Even before COVID-19, Cornelius and Luby intended their twice-weekly class to have lots of hands-on outdoor learning. Due to the pandemic, the outdoor component has become even more essential. Most weeks, students gather online for a virtual class and then in-person for an outdoor class.
The 15 students in the class have roasted Oneida white corn, learned how to dance on parched wild rice, toured campus-area effigy mounds, braided corn husks, and gathered for classes around the fire circle at the Eagle Heights Community Gardens. The walking tour of the Lake Mendota shoreline also included the state Capitol and State Street and took place on an uncharacteristically warm 70-degree November day.
At James Madison Park, Cornelius pointed out where Native American villages would have been located, and he noted the cliffs of Maple Bluff, where stone for the first state Capitol and many campus buildings came from.
The class has deepened students’ understanding of the campus and its Indigenous history. UW–Madison occupies ancestral Ho-Chunk land, a place the Ho-Chunk call Teejop (Dejope, or Four Lakes). In an 1832 treaty, the Ho-Chunk Nation was forced to cede this territory. The Our Shared Future heritage marker at UW–Madison recognizes this history.
“This class has made me realize how little I really know about the land,” says Jae Williams, a freshman from West Bend, Wisconsin. “I’ve always been interested in Native history, and I feel my education until now robbed me of that.
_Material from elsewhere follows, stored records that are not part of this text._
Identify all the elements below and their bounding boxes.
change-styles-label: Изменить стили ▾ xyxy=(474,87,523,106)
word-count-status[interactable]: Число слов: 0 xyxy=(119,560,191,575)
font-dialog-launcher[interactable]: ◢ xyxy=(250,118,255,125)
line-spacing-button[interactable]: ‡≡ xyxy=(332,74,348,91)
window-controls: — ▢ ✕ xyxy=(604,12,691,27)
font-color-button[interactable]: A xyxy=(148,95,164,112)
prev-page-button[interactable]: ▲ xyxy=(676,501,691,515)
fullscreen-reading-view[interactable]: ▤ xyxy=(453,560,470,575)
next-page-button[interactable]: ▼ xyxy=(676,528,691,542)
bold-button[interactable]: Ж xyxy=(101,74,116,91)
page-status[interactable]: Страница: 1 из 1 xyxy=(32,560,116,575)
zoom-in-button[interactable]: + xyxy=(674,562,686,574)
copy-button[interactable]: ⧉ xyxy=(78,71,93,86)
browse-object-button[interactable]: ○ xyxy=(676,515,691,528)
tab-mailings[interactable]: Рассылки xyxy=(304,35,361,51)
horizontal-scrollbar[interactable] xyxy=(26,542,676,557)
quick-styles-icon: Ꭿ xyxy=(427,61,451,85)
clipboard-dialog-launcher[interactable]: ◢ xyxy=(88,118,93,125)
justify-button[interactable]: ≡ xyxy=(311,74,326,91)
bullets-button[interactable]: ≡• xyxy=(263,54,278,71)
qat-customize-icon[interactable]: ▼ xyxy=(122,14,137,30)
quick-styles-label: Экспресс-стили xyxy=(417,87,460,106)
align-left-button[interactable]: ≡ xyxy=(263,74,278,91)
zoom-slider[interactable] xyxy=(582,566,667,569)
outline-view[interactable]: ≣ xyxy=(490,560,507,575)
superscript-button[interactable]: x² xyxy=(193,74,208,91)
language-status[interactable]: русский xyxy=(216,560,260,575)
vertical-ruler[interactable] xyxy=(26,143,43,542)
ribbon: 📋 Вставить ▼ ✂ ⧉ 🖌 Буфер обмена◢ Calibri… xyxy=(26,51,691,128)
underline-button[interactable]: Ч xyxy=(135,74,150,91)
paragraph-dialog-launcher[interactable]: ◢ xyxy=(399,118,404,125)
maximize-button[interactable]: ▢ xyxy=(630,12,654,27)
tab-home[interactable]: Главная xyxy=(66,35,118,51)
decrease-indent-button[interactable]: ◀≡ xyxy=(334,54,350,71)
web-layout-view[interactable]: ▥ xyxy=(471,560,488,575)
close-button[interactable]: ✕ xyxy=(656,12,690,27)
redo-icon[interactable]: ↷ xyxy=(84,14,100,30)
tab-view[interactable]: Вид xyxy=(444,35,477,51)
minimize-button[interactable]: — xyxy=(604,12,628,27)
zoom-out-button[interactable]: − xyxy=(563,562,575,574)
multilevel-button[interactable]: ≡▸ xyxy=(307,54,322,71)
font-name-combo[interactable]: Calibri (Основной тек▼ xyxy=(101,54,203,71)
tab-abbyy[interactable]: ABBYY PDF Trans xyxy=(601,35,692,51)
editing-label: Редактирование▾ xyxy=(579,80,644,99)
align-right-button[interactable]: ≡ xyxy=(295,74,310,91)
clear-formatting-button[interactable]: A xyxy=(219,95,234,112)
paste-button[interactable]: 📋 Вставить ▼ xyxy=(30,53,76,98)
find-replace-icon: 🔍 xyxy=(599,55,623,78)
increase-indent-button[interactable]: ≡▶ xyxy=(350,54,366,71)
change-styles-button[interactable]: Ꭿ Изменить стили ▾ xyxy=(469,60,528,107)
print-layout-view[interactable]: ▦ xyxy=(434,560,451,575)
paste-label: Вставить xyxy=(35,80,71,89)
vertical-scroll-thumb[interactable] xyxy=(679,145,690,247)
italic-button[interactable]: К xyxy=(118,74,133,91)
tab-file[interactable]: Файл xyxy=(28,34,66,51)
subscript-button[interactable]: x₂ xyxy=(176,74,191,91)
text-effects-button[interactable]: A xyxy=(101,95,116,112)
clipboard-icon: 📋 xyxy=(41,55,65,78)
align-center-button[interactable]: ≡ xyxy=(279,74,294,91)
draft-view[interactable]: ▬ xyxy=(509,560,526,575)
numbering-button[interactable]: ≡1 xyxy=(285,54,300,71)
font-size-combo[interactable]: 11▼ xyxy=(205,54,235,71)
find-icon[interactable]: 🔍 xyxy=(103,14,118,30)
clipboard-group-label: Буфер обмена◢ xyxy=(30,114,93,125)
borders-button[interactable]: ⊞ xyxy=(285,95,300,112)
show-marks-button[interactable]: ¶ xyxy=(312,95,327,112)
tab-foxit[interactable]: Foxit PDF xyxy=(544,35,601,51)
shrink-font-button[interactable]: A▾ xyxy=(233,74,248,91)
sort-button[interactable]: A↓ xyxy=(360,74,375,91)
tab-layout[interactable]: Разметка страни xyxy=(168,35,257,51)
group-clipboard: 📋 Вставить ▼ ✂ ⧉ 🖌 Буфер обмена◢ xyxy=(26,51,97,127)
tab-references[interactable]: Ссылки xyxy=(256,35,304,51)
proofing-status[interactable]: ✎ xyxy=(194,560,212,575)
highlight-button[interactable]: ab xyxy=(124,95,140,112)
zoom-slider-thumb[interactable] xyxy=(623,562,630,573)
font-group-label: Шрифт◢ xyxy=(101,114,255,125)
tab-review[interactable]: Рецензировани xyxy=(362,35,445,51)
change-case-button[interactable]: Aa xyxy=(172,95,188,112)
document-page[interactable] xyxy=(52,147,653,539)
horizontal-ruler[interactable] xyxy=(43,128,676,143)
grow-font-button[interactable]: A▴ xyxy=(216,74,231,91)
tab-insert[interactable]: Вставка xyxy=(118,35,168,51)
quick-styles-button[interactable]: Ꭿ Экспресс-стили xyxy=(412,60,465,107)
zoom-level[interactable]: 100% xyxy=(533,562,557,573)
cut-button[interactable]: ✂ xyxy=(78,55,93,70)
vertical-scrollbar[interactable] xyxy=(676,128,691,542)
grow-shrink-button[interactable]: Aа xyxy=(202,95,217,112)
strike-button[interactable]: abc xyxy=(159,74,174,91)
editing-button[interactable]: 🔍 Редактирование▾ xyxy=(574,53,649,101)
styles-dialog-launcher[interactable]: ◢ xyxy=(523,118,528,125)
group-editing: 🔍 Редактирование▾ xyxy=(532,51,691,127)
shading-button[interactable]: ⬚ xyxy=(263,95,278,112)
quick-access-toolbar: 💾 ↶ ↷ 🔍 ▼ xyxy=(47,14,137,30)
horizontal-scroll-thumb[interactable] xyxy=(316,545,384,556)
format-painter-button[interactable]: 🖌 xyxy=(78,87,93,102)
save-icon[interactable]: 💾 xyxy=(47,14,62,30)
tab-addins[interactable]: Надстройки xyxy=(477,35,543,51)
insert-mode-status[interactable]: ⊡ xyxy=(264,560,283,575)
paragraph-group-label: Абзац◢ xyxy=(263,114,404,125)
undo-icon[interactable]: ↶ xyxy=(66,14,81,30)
It’s such an important topic, so I wanted to get that rolling.”
Williams is majoring in political science and community and environmental sociology, with hopes of attending law school.
Camille Miles, a freshman psychology major from Madison, says the class has opened her eyes to new layers of her hometown.
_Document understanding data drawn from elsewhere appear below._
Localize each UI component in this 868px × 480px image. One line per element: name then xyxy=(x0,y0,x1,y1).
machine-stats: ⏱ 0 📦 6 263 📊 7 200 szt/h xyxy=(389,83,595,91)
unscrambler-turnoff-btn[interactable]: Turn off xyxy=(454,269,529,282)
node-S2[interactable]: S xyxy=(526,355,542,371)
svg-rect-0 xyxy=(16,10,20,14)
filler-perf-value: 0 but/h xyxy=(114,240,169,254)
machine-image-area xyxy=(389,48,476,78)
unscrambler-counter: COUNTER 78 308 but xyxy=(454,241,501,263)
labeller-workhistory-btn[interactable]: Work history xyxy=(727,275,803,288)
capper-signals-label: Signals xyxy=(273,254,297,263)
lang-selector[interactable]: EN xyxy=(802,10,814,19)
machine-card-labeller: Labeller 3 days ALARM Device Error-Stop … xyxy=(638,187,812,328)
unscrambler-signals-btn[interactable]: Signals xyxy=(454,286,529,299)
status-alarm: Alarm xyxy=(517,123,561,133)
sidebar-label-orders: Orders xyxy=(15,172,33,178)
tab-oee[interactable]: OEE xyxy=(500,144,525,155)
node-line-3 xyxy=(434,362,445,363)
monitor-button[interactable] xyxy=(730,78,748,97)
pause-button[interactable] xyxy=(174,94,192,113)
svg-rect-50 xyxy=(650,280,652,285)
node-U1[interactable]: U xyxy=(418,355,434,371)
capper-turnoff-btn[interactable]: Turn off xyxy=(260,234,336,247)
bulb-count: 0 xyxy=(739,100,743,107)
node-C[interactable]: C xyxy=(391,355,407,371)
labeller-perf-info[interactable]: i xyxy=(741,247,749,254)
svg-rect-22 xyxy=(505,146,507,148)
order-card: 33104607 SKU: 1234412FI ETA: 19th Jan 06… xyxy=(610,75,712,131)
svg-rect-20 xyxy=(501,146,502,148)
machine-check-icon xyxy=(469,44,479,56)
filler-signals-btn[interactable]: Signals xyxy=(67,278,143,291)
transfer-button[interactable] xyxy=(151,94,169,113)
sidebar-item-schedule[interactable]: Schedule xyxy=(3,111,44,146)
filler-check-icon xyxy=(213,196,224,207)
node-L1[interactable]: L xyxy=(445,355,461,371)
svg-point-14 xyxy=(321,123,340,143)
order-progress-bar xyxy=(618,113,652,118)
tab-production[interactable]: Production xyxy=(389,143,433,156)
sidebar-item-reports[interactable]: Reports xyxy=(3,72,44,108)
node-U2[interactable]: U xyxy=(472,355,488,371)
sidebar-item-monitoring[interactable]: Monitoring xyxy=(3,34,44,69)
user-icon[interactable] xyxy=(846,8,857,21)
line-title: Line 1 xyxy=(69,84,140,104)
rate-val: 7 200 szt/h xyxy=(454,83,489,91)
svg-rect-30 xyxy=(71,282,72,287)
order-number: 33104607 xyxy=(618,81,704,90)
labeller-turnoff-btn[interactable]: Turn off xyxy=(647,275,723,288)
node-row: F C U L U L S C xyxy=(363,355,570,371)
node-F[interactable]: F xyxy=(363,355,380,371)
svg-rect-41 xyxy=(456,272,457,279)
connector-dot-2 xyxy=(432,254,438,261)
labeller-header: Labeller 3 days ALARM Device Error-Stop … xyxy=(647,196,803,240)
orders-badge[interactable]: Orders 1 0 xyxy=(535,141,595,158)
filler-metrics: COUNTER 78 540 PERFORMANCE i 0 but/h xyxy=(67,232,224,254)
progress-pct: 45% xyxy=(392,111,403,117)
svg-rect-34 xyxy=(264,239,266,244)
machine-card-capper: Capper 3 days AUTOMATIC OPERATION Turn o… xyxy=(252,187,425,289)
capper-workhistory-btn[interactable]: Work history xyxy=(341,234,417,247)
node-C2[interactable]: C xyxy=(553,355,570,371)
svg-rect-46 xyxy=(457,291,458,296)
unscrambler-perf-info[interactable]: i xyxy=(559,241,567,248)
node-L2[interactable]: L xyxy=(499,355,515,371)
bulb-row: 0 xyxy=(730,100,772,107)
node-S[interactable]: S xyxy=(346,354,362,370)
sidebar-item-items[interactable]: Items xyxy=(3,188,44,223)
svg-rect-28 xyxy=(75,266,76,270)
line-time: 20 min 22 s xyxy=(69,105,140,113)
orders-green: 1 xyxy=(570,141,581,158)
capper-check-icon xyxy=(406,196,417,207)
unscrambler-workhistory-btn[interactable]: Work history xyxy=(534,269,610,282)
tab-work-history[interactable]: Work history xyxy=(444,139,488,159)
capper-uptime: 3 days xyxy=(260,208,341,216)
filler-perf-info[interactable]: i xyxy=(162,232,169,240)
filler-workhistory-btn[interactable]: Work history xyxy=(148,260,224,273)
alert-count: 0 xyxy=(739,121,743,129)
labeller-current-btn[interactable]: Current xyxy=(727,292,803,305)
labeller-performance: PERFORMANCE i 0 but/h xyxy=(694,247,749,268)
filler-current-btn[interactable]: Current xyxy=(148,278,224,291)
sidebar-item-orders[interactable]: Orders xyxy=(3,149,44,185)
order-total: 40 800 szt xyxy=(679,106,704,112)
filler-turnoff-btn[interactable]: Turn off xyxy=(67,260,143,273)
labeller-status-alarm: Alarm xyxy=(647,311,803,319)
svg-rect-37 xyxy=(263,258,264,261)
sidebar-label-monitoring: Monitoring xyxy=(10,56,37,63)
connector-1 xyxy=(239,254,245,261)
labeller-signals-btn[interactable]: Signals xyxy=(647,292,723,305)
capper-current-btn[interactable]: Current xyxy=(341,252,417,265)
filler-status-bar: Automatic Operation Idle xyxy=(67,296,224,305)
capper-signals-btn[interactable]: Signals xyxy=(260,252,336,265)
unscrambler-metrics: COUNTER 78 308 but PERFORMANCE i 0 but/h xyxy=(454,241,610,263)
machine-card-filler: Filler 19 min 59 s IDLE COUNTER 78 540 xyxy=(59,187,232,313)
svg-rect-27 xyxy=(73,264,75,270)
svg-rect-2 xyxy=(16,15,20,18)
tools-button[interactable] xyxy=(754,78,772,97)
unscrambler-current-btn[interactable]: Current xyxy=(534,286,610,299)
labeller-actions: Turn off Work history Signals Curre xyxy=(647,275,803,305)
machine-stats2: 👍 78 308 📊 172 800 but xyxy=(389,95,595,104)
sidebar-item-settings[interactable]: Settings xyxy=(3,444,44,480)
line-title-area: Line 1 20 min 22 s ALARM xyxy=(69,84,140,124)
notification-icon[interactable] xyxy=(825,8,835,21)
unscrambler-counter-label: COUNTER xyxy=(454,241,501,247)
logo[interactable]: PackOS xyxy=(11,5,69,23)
“I knew Madison had a rich Indigenous history and that this history isn’t always acknowledged, but I was aware of it only on a superficial level,” she says. “It’s nice to really dig into it and be able to actually understand it. I respect the land so much more now.”
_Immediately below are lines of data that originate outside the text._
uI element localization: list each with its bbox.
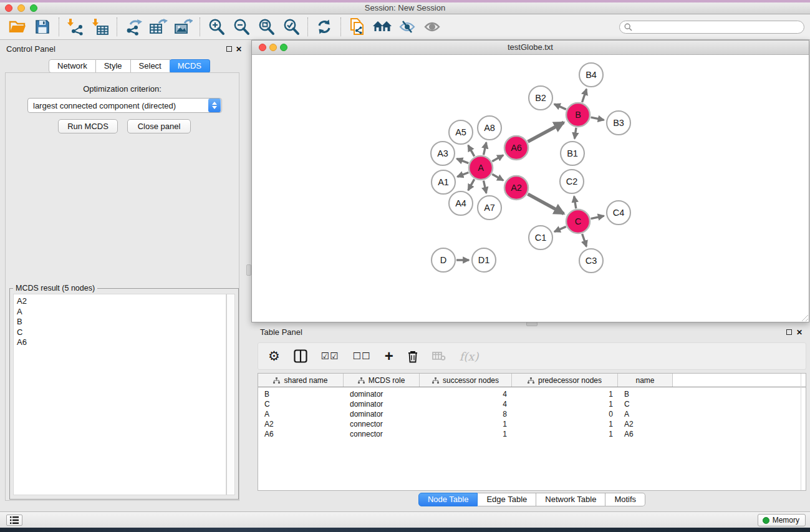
table-row[interactable]: A2connector11A2: [258, 419, 806, 429]
export-table-icon[interactable]: [146, 17, 171, 37]
zoom-window-icon[interactable]: [30, 4, 37, 12]
show-graphics-details-icon[interactable]: [420, 17, 445, 37]
minimize-window-icon[interactable]: [17, 4, 25, 12]
graph-edge-A-A5[interactable]: [468, 145, 475, 157]
control-panel-float-icon[interactable]: [226, 46, 232, 52]
settings-gear-icon[interactable]: ⚙: [268, 349, 280, 364]
network-window-titlebar[interactable]: testGlobe.txt: [252, 41, 809, 55]
export-image-icon[interactable]: [171, 17, 196, 37]
mcds-result-group: MCDS result (5 nodes) A2 A B C A6: [9, 288, 239, 500]
table-cell: connector: [344, 420, 420, 428]
graph-edge-A-A8[interactable]: [483, 142, 486, 155]
select-all-icon[interactable]: ☑☑: [321, 351, 339, 362]
table-row[interactable]: Adominator80A: [258, 409, 806, 419]
search-field[interactable]: [619, 21, 804, 34]
graph-edge-A-A3[interactable]: [456, 158, 468, 163]
run-mcds-button[interactable]: Run MCDS: [58, 119, 118, 133]
scrollbar[interactable]: [801, 374, 801, 490]
network-canvas[interactable]: B4B2BB3A8A5A6A3B1AC2A1A2A4A7C4CC1C3DD1: [252, 55, 809, 322]
task-history-button[interactable]: [6, 515, 22, 526]
graph-edge-B-B4[interactable]: [582, 89, 587, 102]
graph-edge-A2-C[interactable]: [528, 194, 564, 213]
tab-style[interactable]: Style: [96, 59, 131, 73]
deselect-all-icon[interactable]: ☐☐: [353, 351, 371, 362]
tab-motifs[interactable]: Motifs: [605, 493, 645, 506]
horizontal-splitter-handle[interactable]: [526, 322, 538, 326]
optimization-criterion-dropdown[interactable]: largest connected component (directed): [27, 98, 222, 113]
list-item[interactable]: A6: [17, 337, 226, 348]
table-cell: 1: [512, 390, 618, 399]
vertical-splitter-handle[interactable]: [246, 264, 251, 276]
graph-edge-A-A6[interactable]: [492, 155, 503, 162]
scrollbar[interactable]: [226, 294, 235, 495]
tab-edge-table[interactable]: Edge Table: [478, 493, 536, 506]
graph-edge-B-B3[interactable]: [591, 117, 604, 120]
tab-mcds[interactable]: MCDS: [170, 59, 210, 73]
close-window-icon[interactable]: [5, 4, 12, 12]
table-cell: 8: [420, 410, 512, 418]
graph-node-label: C3: [586, 256, 597, 266]
list-item[interactable]: A: [17, 307, 226, 317]
column-header-shared-name[interactable]: shared name: [258, 374, 344, 387]
zoom-out-icon[interactable]: [229, 17, 254, 37]
graph-edge-A6-B[interactable]: [528, 122, 564, 142]
column-header-name[interactable]: name: [618, 374, 673, 387]
zoom-selected-icon[interactable]: [279, 17, 304, 37]
save-session-icon[interactable]: [30, 17, 55, 37]
graph-node-label: C2: [566, 177, 578, 186]
tab-network[interactable]: Network: [49, 59, 96, 73]
table-row[interactable]: A6connector11A6: [258, 429, 806, 439]
table-panel-close-icon[interactable]: ✕: [796, 329, 803, 336]
export-network-icon[interactable]: [121, 17, 146, 37]
import-network-icon[interactable]: [63, 17, 88, 37]
table-row[interactable]: Cdominator41C: [258, 399, 806, 409]
graph-edge-C-C2[interactable]: [574, 196, 576, 209]
graph-edge-C-C4[interactable]: [591, 216, 604, 219]
column-header-mcds-role[interactable]: MCDS role: [344, 374, 420, 387]
delete-column-icon[interactable]: [407, 350, 418, 363]
graph-edge-A-A1[interactable]: [457, 173, 468, 177]
table-cell: A: [258, 410, 344, 418]
table-cell: 0: [512, 410, 618, 418]
memory-button[interactable]: Memory: [758, 514, 806, 526]
graph-edge-B-B2[interactable]: [554, 104, 566, 110]
graph-edge-C-C3[interactable]: [582, 234, 587, 246]
control-panel-close-icon[interactable]: ✕: [236, 46, 242, 53]
search-input[interactable]: [632, 23, 804, 32]
table-body: Bdominator41BCdominator41CAdominator80AA…: [258, 387, 806, 439]
column-layout-icon[interactable]: [294, 349, 307, 363]
tab-node-table[interactable]: Node Table: [418, 493, 478, 506]
graph-edge-A-A2[interactable]: [492, 174, 503, 180]
close-panel-button[interactable]: Close panel: [127, 119, 191, 133]
zoom-fit-icon[interactable]: [254, 17, 279, 37]
zoom-in-icon[interactable]: [204, 17, 229, 37]
list-item[interactable]: C: [17, 327, 226, 338]
column-header-successor-nodes[interactable]: successor nodes: [420, 374, 512, 387]
column-label: name: [635, 376, 654, 385]
list-item[interactable]: A2: [17, 296, 226, 307]
tab-select[interactable]: Select: [131, 59, 170, 73]
table-row[interactable]: Bdominator41B: [258, 389, 806, 399]
network-graph[interactable]: B4B2BB3A8A5A6A3B1AC2A1A2A4A7C4CC1C3DD1: [252, 55, 809, 322]
add-column-icon[interactable]: +: [385, 347, 393, 365]
list-item[interactable]: B: [17, 317, 226, 327]
table-panel-float-icon[interactable]: [786, 329, 792, 335]
new-network-from-selection-icon[interactable]: [345, 17, 370, 37]
graph-edge-A-A4[interactable]: [468, 179, 475, 190]
mcds-result-list[interactable]: A2 A B C A6: [13, 294, 226, 495]
hide-graphics-details-icon[interactable]: [395, 17, 420, 37]
search-icon: [624, 23, 632, 31]
open-session-icon[interactable]: [5, 17, 30, 37]
graph-edge-A-A7[interactable]: [483, 181, 486, 193]
table-cell: dominator: [344, 410, 420, 418]
column-header-predecessor-nodes[interactable]: predecessor nodes: [512, 374, 618, 387]
minimize-window-icon[interactable]: [269, 44, 277, 51]
home-layout-icon[interactable]: [370, 17, 395, 37]
graph-edge-B-B1[interactable]: [574, 128, 576, 138]
zoom-window-icon[interactable]: [280, 44, 287, 51]
graph-edge-C-C1[interactable]: [554, 226, 566, 231]
close-window-icon[interactable]: [259, 44, 266, 51]
refresh-icon[interactable]: [312, 17, 337, 37]
import-table-icon[interactable]: [88, 17, 113, 37]
tab-network-table[interactable]: Network Table: [536, 493, 605, 506]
Catherine Reiland, who oversaw development of the FIG as a program director in the Provost’s Office, says the FIG is an example of the kind of high-impact, community-building learning experiences that are taking place on campus despite COVID-19.
“Even during this topsy-turvy time, 15 first-year students have been able to immerse themselves in the key enterprise of connecting to the land and water of this place — Dejope — and in doing so, have nurtured and developed relationships with each other and to the broader campus,” she says.
The FIG is a tangible student-facing outcome of the work of the Native Nations_UW Working Group, Reiland says.
Next year, the FIGs Program will celebrate its 20th year on campus. It now offers more than 60 different FIGs and serves over 1,000 new students each fall.
“Our instructors self-select to teach in the program, so we get some of the most student-centric faculty and staff to work with our students,” says Nathan Phelps, an assistant dean in the College of Letters & Science and director of the FIGs Program.
The small class sizes and cohort-based approach provides an intimate interdisciplinary learning environment that many instructors supplement with outside-the-classroom activities to help build community and deepen engagement with their course content, Phelps says.
“As a result, FIG students consistently report a strong sense of belonging and satisfaction with their first semester,” he says. “We think this is why they regularly outperform their peers in terms of GPA, credit hours passed, and fall-to-fall retention.”